The idea seems to have been continuity: Koppen would help finish the business he had in motion, while the new structure bedded in. In theory, that should have meant a relatively smooth transition. In reality, almost all of that work ended up in the bin.
A gap between recruitment and the manager
By the time Russell Martin was properly in the building and looking at the squad, it was obvious he wanted a very different profile of player to what had been lined up. According to the account, pretty much every deal Koppen had been pushing was knocked back because they didn’t fit what Martin had in mind.

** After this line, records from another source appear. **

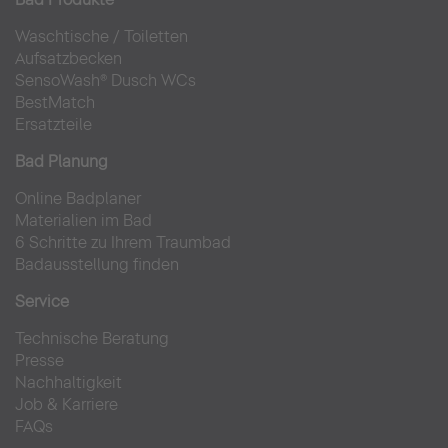
Waschtische
/
Toiletten
Aufsatzbecken
SensoWash® Dusch WCs
BestMatch
Ersatzteile
Bad Planung
Online Badplaner
Materialien im Bad
6 Schritte zu Ihrem Traumbad
Badausstellung finden
Service
Technische Beratung
Presse
Nachhaltigkeit
Job & Karriere
FAQs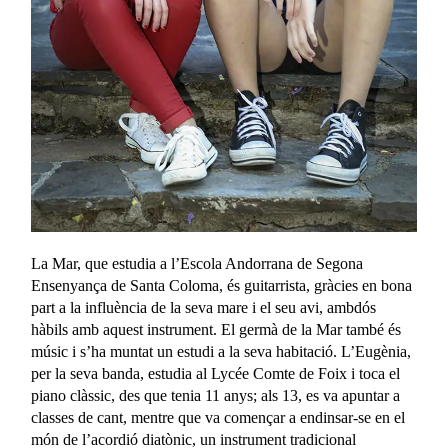
La Mar, que estudia a l’Escola Andorrana de Segona
Ensenyança de Santa Coloma, és guitarrista, gràcies en bona
part a la influència de la seva mare i el seu avi, ambdós
hàbils amb aquest instrument. El germà de la Mar també és
músic i s’ha muntat un estudi a la seva habitació. L’Eugènia,
per la seva banda, estudia al Lycée Comte de Foix i toca el
piano clàssic, des que tenia 11 anys; als 13, es va apuntar a
classes de cant, mentre que va començar a endinsar-se en el
món de l’acordió diatònic, un instrument tradicional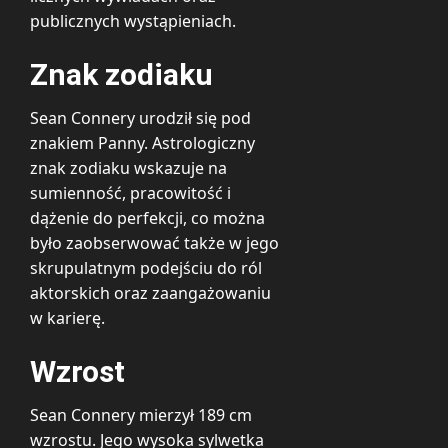
publicznych wystąpieniach.
Znak zodiaku
Sean Connery urodził się pod
znakiem Panny. Astrologiczny
znak zodiaku wskazuje na
sumienność, pracowitość i
dążenie do perfekcji, co można
było zaobserwować także w jego
skrupulatnym podejściu do ról
aktorskich oraz zaangażowaniu
w karierę.
Wzrost
Sean Connery mierzył 189 cm
wzrostu. Jego wysoka sylwetka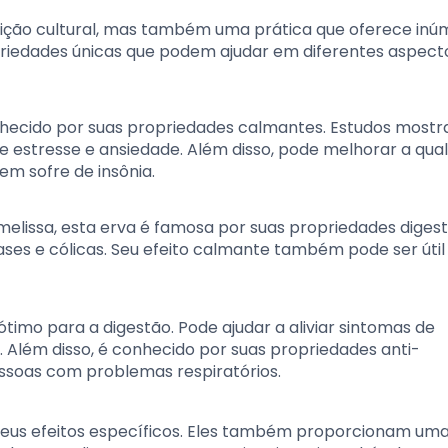
ição cultural, mas também uma prática que oferece inú
priedades únicas que podem ajudar em diferentes aspect
hecido por suas propriedades calmantes. Estudos mostr
de estresse e ansiedade. Além disso, pode melhorar a qua
m sofre de insônia.
issa, esta erva é famosa por suas propriedades digesti
gases e cólicas. Seu efeito calmante também pode ser útil
ótimo para a digestão. Pode ajudar a aliviar sintomas de
l. Além disso, é conhecido por suas propriedades anti-
essoas com problemas respiratórios.
 seus efeitos específicos. Eles também proporcionam um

That would be fine if the timing had been right. The real problem is that a big chunk of the existing squad had already been moved on. Martin had made his calls on who wasn’t in his plans, players had started sorting out moves elsewhere, and there was no easy way to roll that back. So you end up with a squad being emptied while the replacement plan is effectively reset to zero.
The recruitment team suddenly find that months of prep work are basically wasted. The list of names, the phone calls, the groundwork with agents, all of it becomes background noise because the manager wants something else. That is exactly how you end up in a scramble late in the window.
Scrambling for alternatives and English market reliance
At that point, it falls on Thelwell, Purdy and Martin to try and build a new list at speed. Naturally they lean on what they know best and who they can get on the phone quickly, which means a heavy focus on contacts in England. You can see why that happens, but it narrows the market and ramps up the pressure when time is short.
They did apparently try to go back to some of Koppen’s original targets, but football moves fast. Once players feel they’ve been messed about or left waiting, they don’t just sit on their hands. By the time Rangers circled back, some targets had already signed elsewhere, others had decided they weren’t interested after how things had been handled.
That’s how a window that started with a joined-up plan ends up looking disjointed from the outside. Not because there was no thinking at all, but because the club changed direction halfway through and couldn’t keep everyone aligned: recruitment, the manager and the players we were trying to sign.